Team CSC lost a sponsor this week, but stayed cool in light of statements out of France that its team manager Bjarne Riis might not be welcome at the Tour de France.
"Riis has done a lot for cycling in the last few years. If he isn't allowed to be there, then you have to ask, why is Bernard Hinault, who avoided a doping test, allowed to conduct the winner's ceremonies?," said Directeur Sportif Jorgen Pedersen, who is accompanying his team in the Giro d'Italia, to the dpa. "What about Laurent Fignon, who tested positive twice?"
Meanwhile, the team has lost its sponsor MAN, a manufacturer of trucks, buses, diesel engines and turbo machinery, "due to the current developments in professional cycling."
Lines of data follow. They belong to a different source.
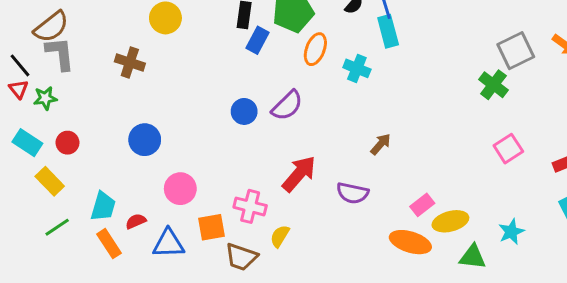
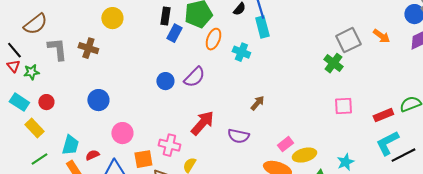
gray L-shape: (60, 54) -> (57, 49), moved
pink square: (508, 149) -> (343, 106), turned 30

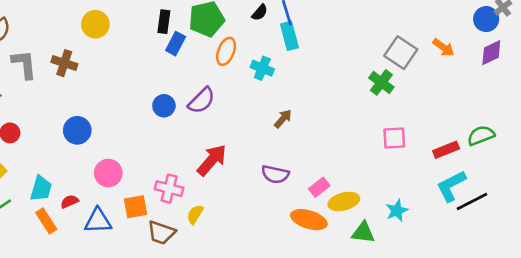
gray square: (348, 40) -> (401, 53), turned -30
brown arrow: (257, 103) -> (283, 119), moved
purple semicircle: (238, 136) -> (275, 174), moved

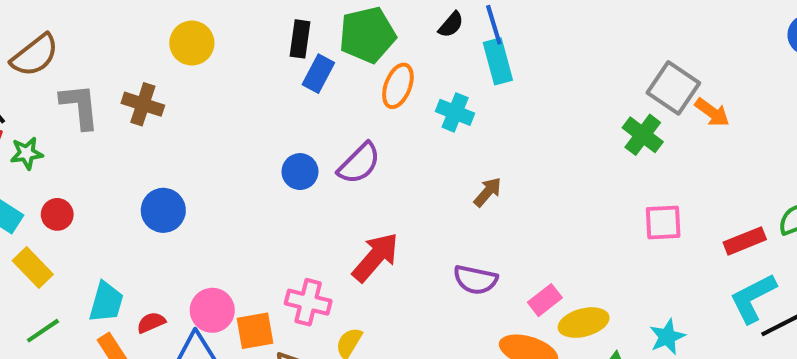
orange arrow: (443, 48) -> (712, 112), moved
pink circle: (108, 173) -> (212, 310), moved

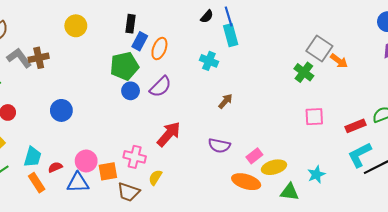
green pentagon: (367, 35) -> (124, 66), moved
orange ellipse: (398, 86) -> (159, 49), moved
brown cross: (143, 104) -> (39, 58), moved, turned -30
gray L-shape: (80, 106) -> (19, 58), turned -30

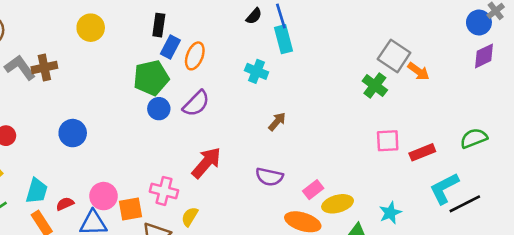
red rectangle: (355, 126) -> (422, 152), moved

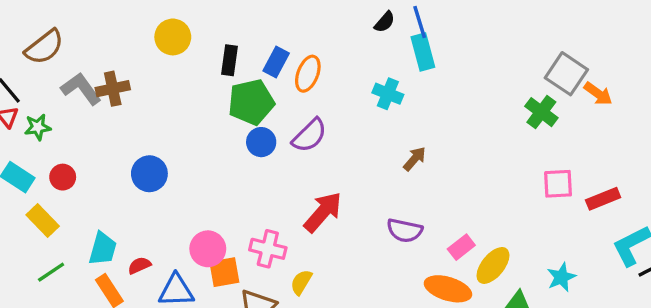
black rectangle: (159, 25) -> (229, 60), moved
pink circle: (104, 196) -> (208, 249), moved
yellow ellipse: (338, 204) -> (493, 265), turned -36

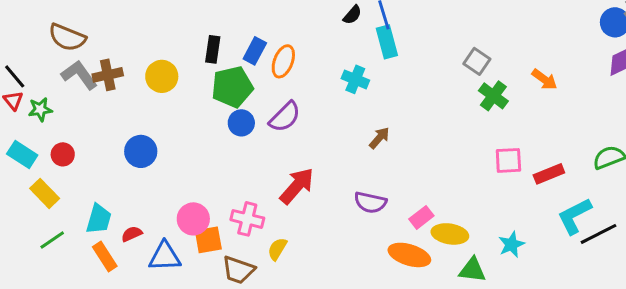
yellow circle: (173, 37) -> (162, 76), moved
brown semicircle: (44, 47) -> (67, 37), moved, turned 60
gray square: (566, 74) -> (477, 61), moved, size x0.7
yellow ellipse: (493, 265) -> (450, 234), turned 60

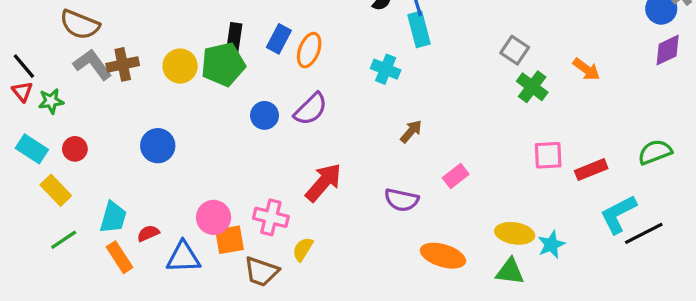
green pentagon: (232, 87) -> (223, 64), moved
pink rectangle: (421, 217) -> (456, 176), moved
yellow ellipse: (450, 234) -> (515, 233), moved

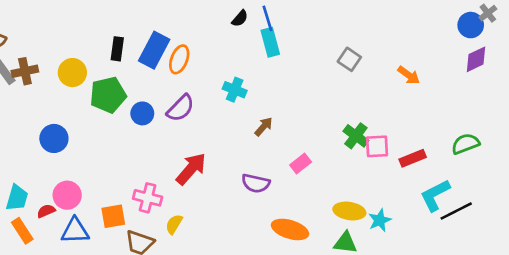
blue rectangle: (279, 39) -> (154, 50), size x1.5
green pentagon: (223, 64) -> (108, 95), moved
cyan cross: (386, 69) -> (235, 90), moved
green cross: (532, 87) -> (356, 136), moved
pink circle: (214, 217) -> (67, 195), moved

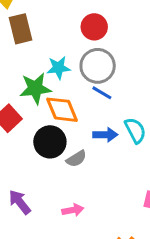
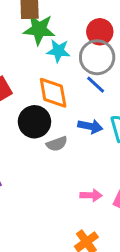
red circle: (94, 27) -> (100, 32), moved
green star: (35, 88) -> (39, 29), moved
pink arrow: (73, 210) -> (91, 195), moved

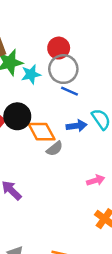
orange diamond: (53, 93) -> (42, 132), moved
black circle: (34, 122) -> (17, 116), moved

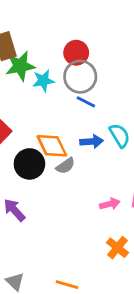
black circle: (17, 116) -> (29, 164), moved

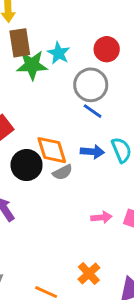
red circle: (76, 53) -> (107, 49), moved
cyan star: (43, 81) -> (59, 53), moved, turned 30
orange cross: (117, 248) -> (89, 273), moved

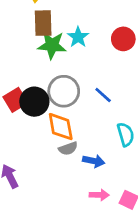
gray circle: (91, 85) -> (64, 91), moved
blue arrow: (92, 152) -> (94, 161), moved
black circle: (27, 165) -> (34, 102), moved

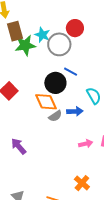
gray circle: (64, 91) -> (59, 44), moved
black circle: (34, 102) -> (55, 83), moved
blue arrow: (94, 161) -> (75, 111), moved

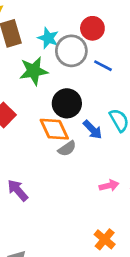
green star: (25, 45) -> (34, 71), moved
blue line: (71, 72) -> (103, 66), moved
blue arrow: (75, 111) -> (93, 130), moved, turned 49

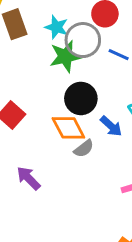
green star: (34, 71) -> (65, 56), moved
purple arrow: (18, 190) -> (29, 178), moved

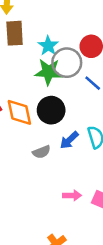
blue arrow: (111, 126) -> (69, 140), turned 78
orange diamond: (68, 128) -> (19, 112), moved

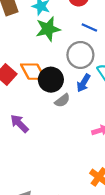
gray circle: (67, 63) -> (80, 55), moved
black circle: (51, 110) -> (51, 80), moved

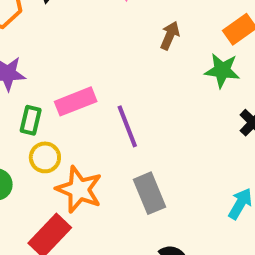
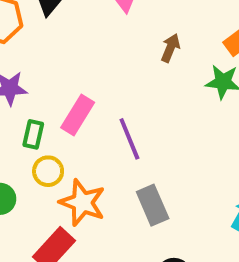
pink rectangle: (76, 101) -> (78, 115), turned -36

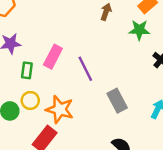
yellow circle: (48, 171) -> (30, 100), moved
gray rectangle: (153, 205) -> (117, 101), moved

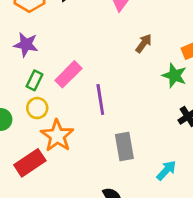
yellow circle: (30, 100) -> (37, 108), moved

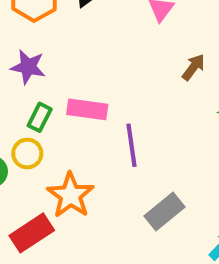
pink rectangle: (68, 74) -> (87, 109), turned 52
yellow circle: (37, 108) -> (27, 153), moved
gray rectangle: (124, 146) -> (165, 211), turned 60

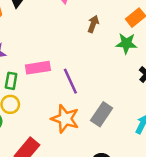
orange star: (71, 195) -> (65, 119), moved

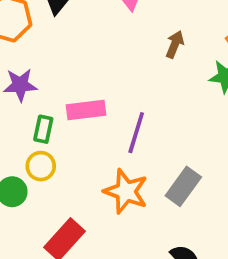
purple line: (70, 81) -> (136, 133), turned 40

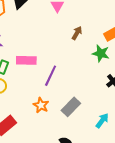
orange star: (126, 191) -> (41, 105), size x0.7

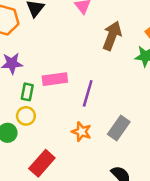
brown arrow: (77, 33) -> (112, 36), size x1.6

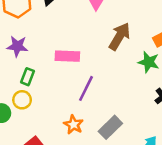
pink rectangle: (55, 79) -> (67, 56), moved

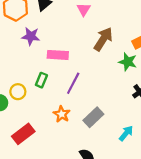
purple star: (17, 46) -> (31, 36), moved
green rectangle: (27, 77) -> (41, 80), moved

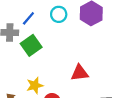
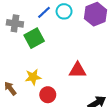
blue line: (28, 18) -> (44, 12), moved

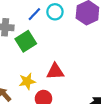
red triangle: (78, 70) -> (55, 71), moved

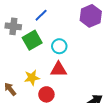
cyan circle: (55, 12) -> (59, 46), moved

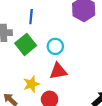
blue line: (41, 15) -> (31, 17), turned -32

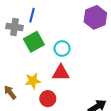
blue line: (31, 17) -> (32, 15), moved

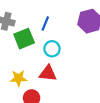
blue line: (32, 15) -> (45, 23), moved

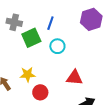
red triangle: (48, 73) -> (75, 78), moved

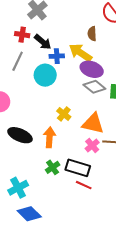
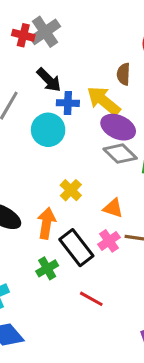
red cross: (22, 35) -> (23, 35), moved
orange triangle: (93, 123) -> (113, 208), size x0.6
black rectangle: (78, 168) -> (76, 248), moved, turned 30

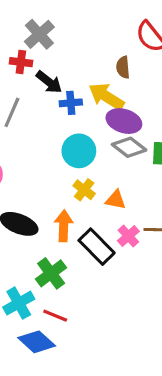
red cross: (23, 35) -> (21, 62), moved
cyan circle: (48, 130) -> (79, 151), moved
orange triangle: (113, 208) -> (116, 200), moved
green cross: (47, 268) -> (51, 273), moved, size x1.4
red line: (91, 299) -> (55, 316), moved

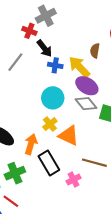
orange triangle: (116, 200) -> (69, 136), size x1.5
pink cross: (128, 236) -> (73, 179), moved

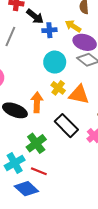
yellow arrow: (79, 67) -> (73, 26), size x0.7
orange arrow: (31, 144) -> (37, 102), moved

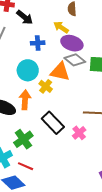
blue cross: (49, 30) -> (38, 43), moved
cyan circle: (55, 62) -> (28, 70), moved
orange triangle: (79, 95) -> (60, 72), moved

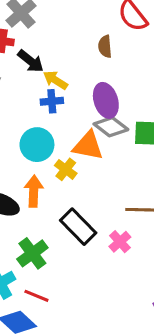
yellow arrow: (61, 27) -> (55, 80), moved
purple ellipse: (72, 43) -> (106, 100), turned 55

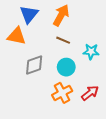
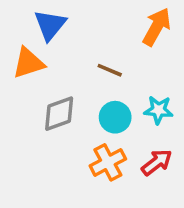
orange arrow: (61, 15) -> (157, 27), moved
orange triangle: (17, 36) -> (28, 63), turned -30
cyan star: (91, 52) -> (159, 110), moved

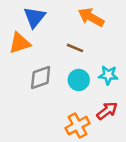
orange arrow: (157, 27) -> (91, 17), moved, turned -90
orange cross: (108, 162) -> (77, 126), moved

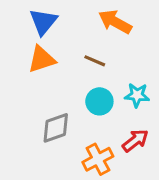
orange triangle: (20, 43) -> (42, 59), moved
gray diamond: (41, 78) -> (56, 128), moved

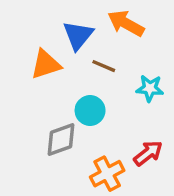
blue triangle: (43, 22) -> (78, 35), moved
cyan star: (137, 95) -> (150, 88), moved
cyan circle: (99, 101) -> (90, 110), moved

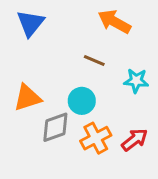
blue triangle: (78, 35) -> (31, 23), moved
orange triangle: (46, 64) -> (27, 98), moved
orange cross: (107, 174) -> (96, 138), moved

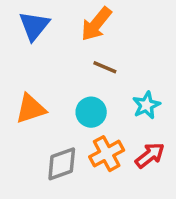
orange arrow: (114, 22) -> (96, 24), moved, turned -80
cyan star: (136, 81) -> (146, 105), moved, turned -30
gray diamond: (55, 127) -> (62, 164), moved

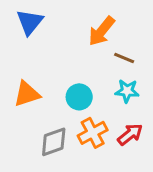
orange arrow: (96, 24) -> (102, 31), moved
brown line: (105, 67) -> (124, 58), moved
cyan star: (146, 105) -> (127, 91), turned 30

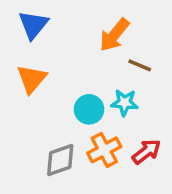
cyan star: (127, 91) -> (124, 103), moved
orange triangle: (27, 94) -> (32, 79), moved, turned -32

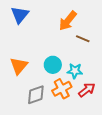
orange triangle: (32, 79) -> (19, 66), moved
cyan star: (124, 103) -> (75, 71), moved

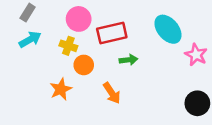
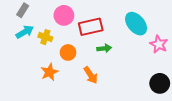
yellow cross: (68, 46) -> (45, 37), moved

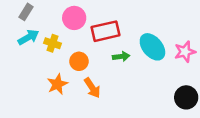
cyan ellipse: (136, 24) -> (152, 47), moved
pink star: (159, 44) -> (185, 52), turned 30
orange arrow: (91, 75) -> (92, 88), moved

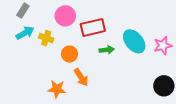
orange star: (57, 84) -> (57, 89), moved, turned 30

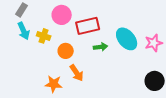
cyan arrow: (25, 33) -> (24, 31), turned 96

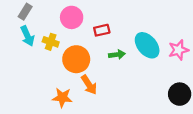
red rectangle: (88, 26) -> (102, 30), size x0.6
orange circle: (66, 51) -> (76, 59), size x1.5

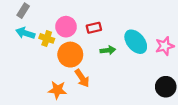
pink circle: (72, 17) -> (66, 27), moved
cyan arrow: (27, 36) -> (25, 33), turned 132

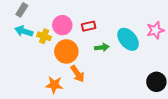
pink star: (165, 46) -> (155, 30), moved

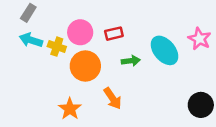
pink star: (155, 30) -> (200, 39), turned -30
orange arrow: (77, 74) -> (113, 98), moved
orange star: (54, 85) -> (70, 109), turned 30

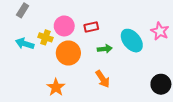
cyan arrow: (31, 40) -> (25, 44), moved
orange arrow: (113, 98) -> (103, 79), moved

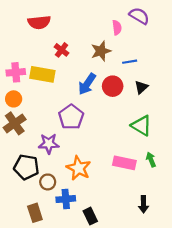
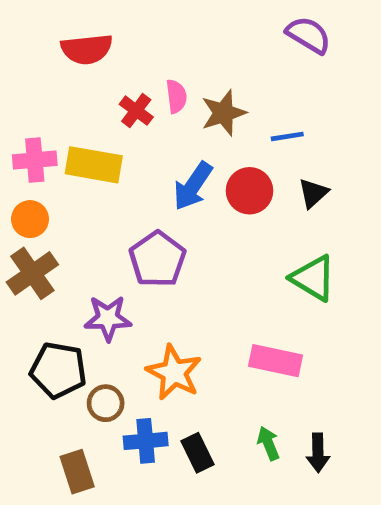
pink semicircle: (117, 28) -> (176, 96), moved
green arrow: (151, 160) -> (268, 443), moved
black rectangle: (90, 216) -> (198, 453), moved

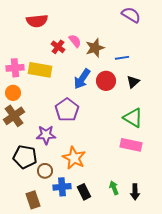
pink semicircle: (176, 96) -> (75, 41), turned -32
pink rectangle: (275, 361) -> (131, 145), moved

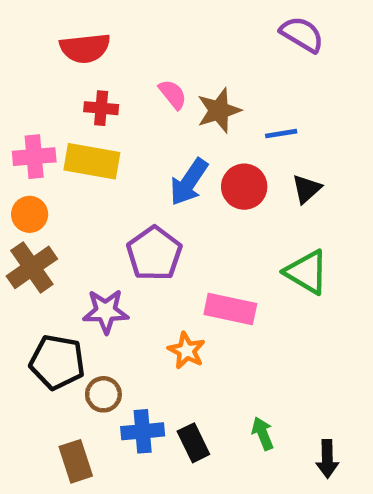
red cross: (58, 47) -> (101, 108), moved, turned -32
pink rectangle: (131, 145) -> (230, 309), moved
orange star: (74, 158) -> (186, 350), moved, size x0.7
black arrow: (135, 192) -> (327, 459), moved

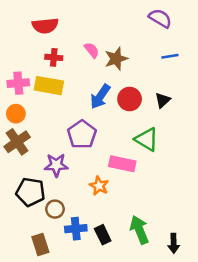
blue line: (281, 134) -> (170, 56), moved
green triangle: (307, 272) -> (147, 139), moved
green arrow: (263, 434) -> (139, 230), size x1.6

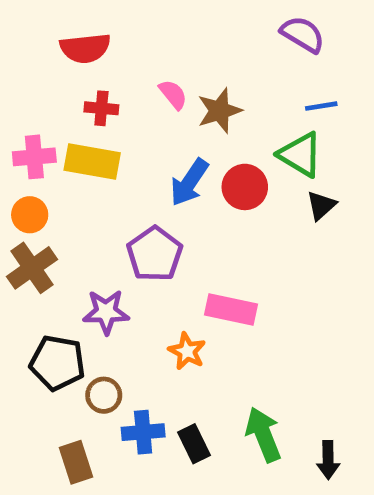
black triangle: (163, 100) -> (321, 205), moved
green triangle: (147, 139) -> (300, 155), moved

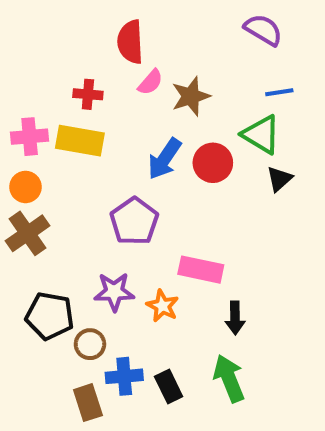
red semicircle: (85, 48) -> (130, 42), moved, turned 93
pink semicircle: (173, 94) -> (150, 82), turned 80
purple star: (106, 312) -> (114, 292), moved
black arrow: (328, 460) -> (235, 318), moved
brown rectangle: (76, 462) -> (88, 403), moved

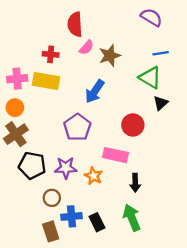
red circle: (213, 163) -> (133, 125), moved
black pentagon: (50, 316) -> (32, 165), moved

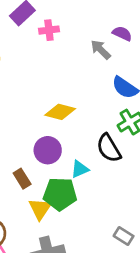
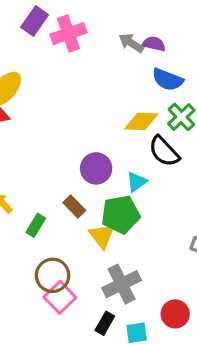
pink cross: (49, 30) -> (68, 34), size x1.5
purple semicircle: (122, 34) -> (154, 44), moved
yellow diamond: (60, 112) -> (141, 121), moved

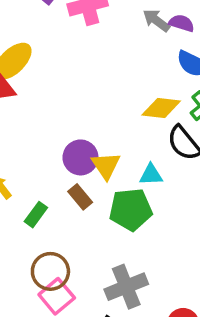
purple circle: (96, 168) -> (80, 157), moved
cyan triangle: (136, 182) -> (151, 175), turned 30
yellow triangle: (102, 236) -> (106, 166), moved

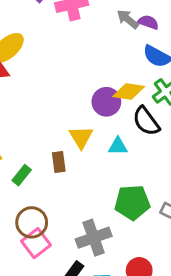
purple circle: (80, 157) -> (106, 102), moved
brown rectangle: (80, 197) -> (59, 162), turned 30
green pentagon: (131, 209) -> (132, 202), moved

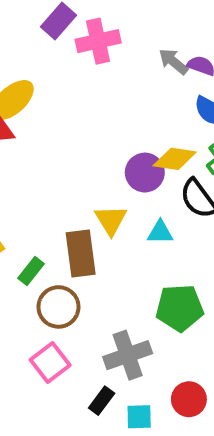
brown rectangle: (59, 162) -> (81, 254), size x1.6
brown circle: (32, 222) -> (58, 307), moved

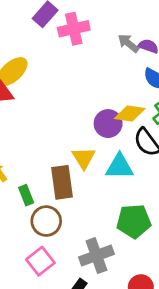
cyan triangle: (160, 232) -> (120, 167), size x1.5
green rectangle: (31, 271) -> (26, 195), turned -60

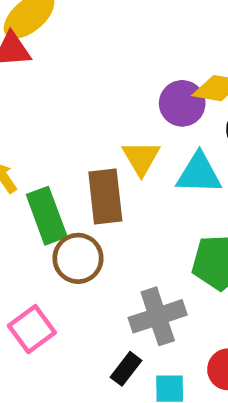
green rectangle: (26, 195) -> (47, 216), size x1.6
pink square: (40, 261) -> (32, 329), moved

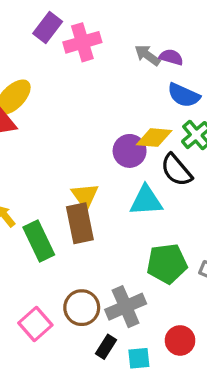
yellow triangle: (141, 158) -> (85, 196), moved
brown circle: (78, 258) -> (82, 308), moved

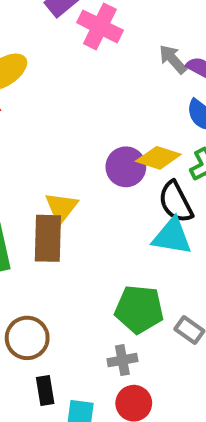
pink cross: (82, 42) -> (100, 26), turned 30
cyan triangle: (146, 201) -> (172, 236), moved
gray cross: (126, 307) -> (122, 360), moved, size x0.6
black rectangle: (106, 347) -> (45, 390), turned -55

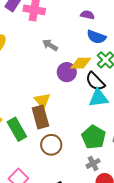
gray arrow: (173, 59) -> (50, 45), moved
green pentagon: (139, 309) -> (94, 137), turned -30
brown circle: (27, 338) -> (51, 145), moved

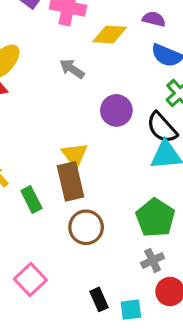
gray arrow: (50, 45) -> (72, 69), moved
yellow diamond: (81, 63) -> (110, 34), moved
green rectangle: (17, 129) -> (31, 200), size x0.7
In a press release issued Friday, the company said, "MAN has been sponsoring professional cycling under the impression that this was an effective marketing tool but in the light of recent developments, the Company has decided no longer to pursue its sponsorship of this sport. Already after the doping scandals last summer, MAN had negotiated to end the contract with Team CSC however the team's anti-doping initiative persuaded the Company to remain a sponsor."
It concluded, "Now MAN has been disappointed again by the revelations about the use of prohibited substances in the 1990s and for this reason no longer considers it appropriate to employ professional cycling as a platform for corporate branding.